## EXERCISE OBJECTIVE
Without the pictures, restate all of the data below word for word.

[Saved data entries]
┌──
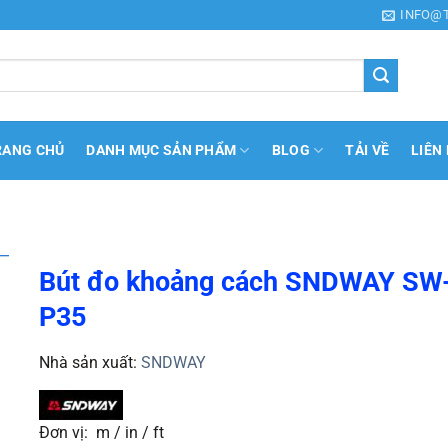
INFO@
RANG CHỦ
DANH MỤC SẢN PHẨM
BLOG
TẢI VỀ
LIÊN
Bút đo khoảng cách SNDWAY SW
P35
Nhà sản xuất:
SNDWAY
Đơn vị: m / in / ft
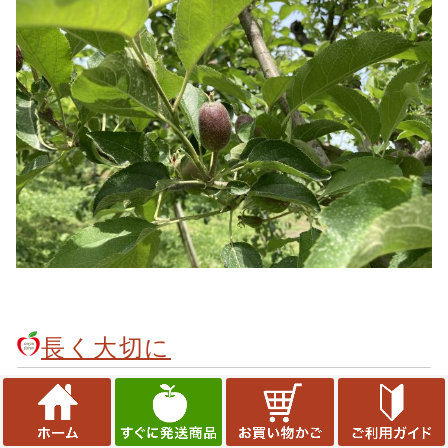
長く大切に
もうすぐ10年を迎える『光センサー選果機』
なんの故障もなく一年中毎日のようにりんごを見てくれま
└──
## SOLUTION TO THE EXERCISE
INFO@
RANG CHỦ
DANH MỤC SẢN PHẨM
BLOG
TẢI VỀ
LIÊN
Bút đo khoảng cách SNDWAY SW
P35
Nhà sản xuất:
SNDWAY
Đơn vị: m / in / ft
長く大切に
もうすぐ10年を迎える『光センサー選果機』
なんの故障もなく一年中毎日のようにりんごを見てくれま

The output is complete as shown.